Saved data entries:
**********
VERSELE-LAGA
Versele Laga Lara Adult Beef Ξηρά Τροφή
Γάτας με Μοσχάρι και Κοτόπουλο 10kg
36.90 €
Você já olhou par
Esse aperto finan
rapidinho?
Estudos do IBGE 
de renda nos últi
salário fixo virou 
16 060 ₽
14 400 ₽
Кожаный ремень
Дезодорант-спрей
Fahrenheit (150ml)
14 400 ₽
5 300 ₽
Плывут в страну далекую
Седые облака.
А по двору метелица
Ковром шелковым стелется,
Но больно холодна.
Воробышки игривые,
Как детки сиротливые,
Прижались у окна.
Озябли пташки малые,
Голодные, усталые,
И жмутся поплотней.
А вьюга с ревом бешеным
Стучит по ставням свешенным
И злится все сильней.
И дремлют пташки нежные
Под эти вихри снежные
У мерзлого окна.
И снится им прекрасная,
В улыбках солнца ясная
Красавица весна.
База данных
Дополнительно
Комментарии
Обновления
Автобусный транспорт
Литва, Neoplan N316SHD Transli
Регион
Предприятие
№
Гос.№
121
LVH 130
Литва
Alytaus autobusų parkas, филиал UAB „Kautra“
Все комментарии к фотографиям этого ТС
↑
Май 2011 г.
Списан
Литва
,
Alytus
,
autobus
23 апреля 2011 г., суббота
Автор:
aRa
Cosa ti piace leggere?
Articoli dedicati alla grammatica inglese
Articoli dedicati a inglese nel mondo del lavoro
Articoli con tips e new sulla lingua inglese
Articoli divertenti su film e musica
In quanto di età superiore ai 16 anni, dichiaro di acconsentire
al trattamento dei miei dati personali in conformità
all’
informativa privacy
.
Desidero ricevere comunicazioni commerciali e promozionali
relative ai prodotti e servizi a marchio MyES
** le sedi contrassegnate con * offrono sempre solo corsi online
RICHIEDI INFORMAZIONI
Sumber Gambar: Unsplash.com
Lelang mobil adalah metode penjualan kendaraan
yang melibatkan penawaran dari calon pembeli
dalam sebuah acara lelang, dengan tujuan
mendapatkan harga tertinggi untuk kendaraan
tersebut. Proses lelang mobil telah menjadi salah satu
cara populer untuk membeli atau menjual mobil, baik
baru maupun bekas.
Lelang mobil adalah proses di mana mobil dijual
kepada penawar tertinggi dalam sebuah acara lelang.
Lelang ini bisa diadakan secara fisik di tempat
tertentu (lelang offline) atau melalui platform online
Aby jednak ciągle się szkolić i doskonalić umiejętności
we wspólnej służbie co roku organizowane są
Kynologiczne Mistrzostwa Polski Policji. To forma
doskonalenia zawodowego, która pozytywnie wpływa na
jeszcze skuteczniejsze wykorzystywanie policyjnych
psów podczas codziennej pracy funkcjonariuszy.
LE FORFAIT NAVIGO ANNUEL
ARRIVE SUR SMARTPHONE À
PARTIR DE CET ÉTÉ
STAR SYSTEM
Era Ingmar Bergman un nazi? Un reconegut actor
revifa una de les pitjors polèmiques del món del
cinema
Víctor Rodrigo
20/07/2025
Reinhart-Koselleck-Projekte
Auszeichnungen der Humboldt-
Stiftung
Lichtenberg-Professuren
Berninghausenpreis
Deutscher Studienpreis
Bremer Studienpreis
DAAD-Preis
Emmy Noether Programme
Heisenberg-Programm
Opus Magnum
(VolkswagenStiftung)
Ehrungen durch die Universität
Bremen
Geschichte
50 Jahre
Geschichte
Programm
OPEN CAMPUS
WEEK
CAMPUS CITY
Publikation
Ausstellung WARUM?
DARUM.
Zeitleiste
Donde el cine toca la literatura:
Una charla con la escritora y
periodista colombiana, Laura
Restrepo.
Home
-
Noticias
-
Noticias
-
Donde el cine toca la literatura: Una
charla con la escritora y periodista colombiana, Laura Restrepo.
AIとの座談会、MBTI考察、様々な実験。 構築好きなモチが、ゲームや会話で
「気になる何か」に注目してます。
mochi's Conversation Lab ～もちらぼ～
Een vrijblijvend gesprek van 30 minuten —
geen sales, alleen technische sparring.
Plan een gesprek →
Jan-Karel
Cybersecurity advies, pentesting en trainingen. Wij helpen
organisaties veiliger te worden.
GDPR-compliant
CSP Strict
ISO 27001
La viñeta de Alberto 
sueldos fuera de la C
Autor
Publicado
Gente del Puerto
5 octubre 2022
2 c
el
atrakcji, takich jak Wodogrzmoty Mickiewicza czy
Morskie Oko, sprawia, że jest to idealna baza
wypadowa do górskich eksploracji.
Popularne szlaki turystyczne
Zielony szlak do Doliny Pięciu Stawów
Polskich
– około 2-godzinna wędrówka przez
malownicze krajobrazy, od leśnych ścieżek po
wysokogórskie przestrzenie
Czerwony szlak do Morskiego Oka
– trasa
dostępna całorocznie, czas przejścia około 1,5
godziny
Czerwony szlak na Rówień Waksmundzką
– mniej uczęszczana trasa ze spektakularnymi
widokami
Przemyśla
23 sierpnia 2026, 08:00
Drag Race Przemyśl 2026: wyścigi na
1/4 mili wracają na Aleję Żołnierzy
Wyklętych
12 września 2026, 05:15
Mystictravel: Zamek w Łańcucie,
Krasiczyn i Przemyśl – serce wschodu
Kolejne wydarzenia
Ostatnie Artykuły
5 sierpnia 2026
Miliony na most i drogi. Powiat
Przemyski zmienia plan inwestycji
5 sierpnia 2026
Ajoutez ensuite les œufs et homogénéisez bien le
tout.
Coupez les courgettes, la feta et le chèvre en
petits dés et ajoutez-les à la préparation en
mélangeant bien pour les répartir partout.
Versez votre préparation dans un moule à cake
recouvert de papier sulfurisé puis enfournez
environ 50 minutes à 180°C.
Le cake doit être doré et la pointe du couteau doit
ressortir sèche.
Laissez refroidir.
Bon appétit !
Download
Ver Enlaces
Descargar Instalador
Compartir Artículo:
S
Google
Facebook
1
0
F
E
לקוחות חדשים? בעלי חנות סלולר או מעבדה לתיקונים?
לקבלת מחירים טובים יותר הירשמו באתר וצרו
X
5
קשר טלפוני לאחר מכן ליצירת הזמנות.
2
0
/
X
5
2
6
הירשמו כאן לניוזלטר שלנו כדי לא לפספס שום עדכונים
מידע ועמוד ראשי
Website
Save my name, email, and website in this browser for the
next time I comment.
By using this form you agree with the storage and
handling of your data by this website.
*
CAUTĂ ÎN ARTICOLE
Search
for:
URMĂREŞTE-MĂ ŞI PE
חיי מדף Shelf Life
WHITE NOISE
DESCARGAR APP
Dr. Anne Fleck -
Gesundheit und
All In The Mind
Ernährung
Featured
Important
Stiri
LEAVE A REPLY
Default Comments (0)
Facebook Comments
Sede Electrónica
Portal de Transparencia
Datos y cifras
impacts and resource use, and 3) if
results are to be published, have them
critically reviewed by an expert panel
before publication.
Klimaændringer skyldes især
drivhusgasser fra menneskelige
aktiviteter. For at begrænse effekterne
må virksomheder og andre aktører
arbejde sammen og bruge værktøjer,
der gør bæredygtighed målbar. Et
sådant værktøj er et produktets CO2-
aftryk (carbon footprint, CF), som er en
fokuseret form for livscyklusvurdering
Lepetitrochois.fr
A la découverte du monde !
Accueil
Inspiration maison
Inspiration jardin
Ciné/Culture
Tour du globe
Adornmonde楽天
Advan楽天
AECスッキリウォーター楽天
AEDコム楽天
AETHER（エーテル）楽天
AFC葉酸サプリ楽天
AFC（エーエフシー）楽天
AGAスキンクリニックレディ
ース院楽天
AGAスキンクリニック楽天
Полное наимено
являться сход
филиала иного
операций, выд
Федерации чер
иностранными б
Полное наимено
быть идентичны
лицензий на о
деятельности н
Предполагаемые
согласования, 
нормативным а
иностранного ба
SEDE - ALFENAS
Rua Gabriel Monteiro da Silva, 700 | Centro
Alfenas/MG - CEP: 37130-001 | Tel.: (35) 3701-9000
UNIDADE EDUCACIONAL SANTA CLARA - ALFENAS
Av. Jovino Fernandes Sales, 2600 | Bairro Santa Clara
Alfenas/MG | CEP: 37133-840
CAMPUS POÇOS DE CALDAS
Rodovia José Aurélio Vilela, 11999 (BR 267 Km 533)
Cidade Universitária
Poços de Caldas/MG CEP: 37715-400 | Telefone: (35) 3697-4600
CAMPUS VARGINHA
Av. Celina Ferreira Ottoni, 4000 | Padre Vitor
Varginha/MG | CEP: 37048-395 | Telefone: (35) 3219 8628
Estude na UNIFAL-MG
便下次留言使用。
**********
Scan the records above and report every line with the string "untuk".

mendapatkan harga tertinggi untuk kendaraan
cara populer untuk membeli atau menjual mobil, baik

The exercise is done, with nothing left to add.